Glitch art is for more than just niche Tumblr odd balls and references to the early stages of digital animation. Rhizome created a whole series called "Formalism and Glitch," and the format has made its way from music videos to DIY tools that allow you to create your own data error-heavy creations.
This week, artist Daniel Temkin is adding to the increasingly-respectable style by showing his collection, Glitchometry at the Transfer Gallery in Williamsburg, Brooklyn. The installment pays homage to the aesthetic and experience of computer malfunction in all its glory through sound, color, image, animation, and everything in between. All in all, the show celebrates the beauty in process rather than perfection, and revels in accidental art.
While people originally began collecting inadvertent digital malfunctions for their entertaining qualities, a whole new generation of creators is founding an entirely new field via replicating and engineering glitches for results that are half intentional and half up to "the ghost in the machine."

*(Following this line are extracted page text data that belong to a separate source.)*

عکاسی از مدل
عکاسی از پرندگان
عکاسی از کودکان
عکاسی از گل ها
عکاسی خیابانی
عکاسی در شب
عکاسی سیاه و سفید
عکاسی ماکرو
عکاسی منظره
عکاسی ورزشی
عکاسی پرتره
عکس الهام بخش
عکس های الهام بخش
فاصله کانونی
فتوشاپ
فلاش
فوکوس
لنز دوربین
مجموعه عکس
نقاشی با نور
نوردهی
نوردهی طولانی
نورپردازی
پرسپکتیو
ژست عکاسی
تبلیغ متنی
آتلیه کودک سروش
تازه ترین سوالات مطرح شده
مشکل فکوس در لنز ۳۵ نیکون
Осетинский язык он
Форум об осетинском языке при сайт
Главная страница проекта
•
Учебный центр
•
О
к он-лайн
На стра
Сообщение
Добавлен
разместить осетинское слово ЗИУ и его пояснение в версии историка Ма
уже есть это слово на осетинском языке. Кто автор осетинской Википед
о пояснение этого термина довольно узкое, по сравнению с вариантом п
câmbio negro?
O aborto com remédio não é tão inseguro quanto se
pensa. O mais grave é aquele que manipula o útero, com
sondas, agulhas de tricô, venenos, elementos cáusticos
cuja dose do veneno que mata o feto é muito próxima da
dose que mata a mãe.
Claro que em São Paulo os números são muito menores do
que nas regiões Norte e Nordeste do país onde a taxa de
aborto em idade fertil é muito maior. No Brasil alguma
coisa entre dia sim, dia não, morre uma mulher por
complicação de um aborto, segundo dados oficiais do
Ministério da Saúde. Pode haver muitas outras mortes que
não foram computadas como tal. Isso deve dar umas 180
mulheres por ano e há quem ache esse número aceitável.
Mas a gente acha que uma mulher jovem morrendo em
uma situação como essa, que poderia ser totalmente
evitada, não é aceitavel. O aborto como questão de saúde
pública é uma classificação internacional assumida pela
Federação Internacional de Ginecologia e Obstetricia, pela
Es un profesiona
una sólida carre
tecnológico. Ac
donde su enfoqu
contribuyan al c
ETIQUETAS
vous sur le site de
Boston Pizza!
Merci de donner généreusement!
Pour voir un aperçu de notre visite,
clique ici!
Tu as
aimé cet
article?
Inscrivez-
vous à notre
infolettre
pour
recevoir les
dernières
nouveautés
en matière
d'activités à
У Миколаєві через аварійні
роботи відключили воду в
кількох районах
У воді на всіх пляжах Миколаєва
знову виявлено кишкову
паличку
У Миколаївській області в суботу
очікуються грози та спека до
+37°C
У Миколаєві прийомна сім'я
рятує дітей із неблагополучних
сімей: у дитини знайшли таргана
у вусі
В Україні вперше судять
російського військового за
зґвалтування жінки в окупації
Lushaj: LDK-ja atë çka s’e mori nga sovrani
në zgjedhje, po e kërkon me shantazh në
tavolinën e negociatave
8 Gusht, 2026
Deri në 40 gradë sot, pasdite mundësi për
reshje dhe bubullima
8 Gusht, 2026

Side note: one simple way to do this is to resave a sound file under the file extension “.raw” instead of “.mp3” and open it up as an image that provides a total abstraction; a meaningless but direct transcription from musical data. Similarly, one can take an “.img” file and reopen it as a “.txt” file, then tinker with the resulting text and open again as an “.img” file to see some wacky results.
However one does it, artists, appreciators, consumers, and irreverent hackers alike are finding that making and/or viewing glitch content is refreshing and even empowering in a high-definition, high-resolution, hyper-saturated, photoshopped, overmarketed world.
Great strength and potential lies in “the notion that we don’t have to accept what’s been handed to us,” says an in the PBS video The Art of Glitch.
“In the way that punk music was a reaction against this hyper polished commercial rock and roll of the time, glitch art is also a reaction against the hyper realism that’s portrayed in contemporary media,” says artist Phillip Stearns in the short.
There is also a great sense of relief in finding that imperfections are not disasters, but can rather make for some lovely and spontaneous creations. DJ/visual events that center upon real-time editing have been a thing for a while now, and Glitch Safari and all its spinoffs are continuously stockpiling its comprehensive but never exhaustive archive of any viewable glitch ever made or found.
Not only is this weekend the last call for Glitchometry, but Saturday, December 14th coincides with the launch of an associated show at Transfer touted as a must-see in this week’s Art F City:
Also curated by Temkin, Net Vvorth, the compilation of “all counterfeit” net art by 50 net artists and their imposters, will screen at 7 p.m. at the gallery (at 1030 Metropolitan Avenue in Brooklyn) and simultaneously go live at http://netvvorth.com/. This will come in conjunction with the kickoff of an online auction house with the meta-goal of supporting the support of art that challenges conceptions of “legitimate” art by peddling virtual fascinations. In the spirit of the glitch, no matter what happens, the show will go on.
Glitchometry is showing at Transfer Gallery through this Saturday, December 14th.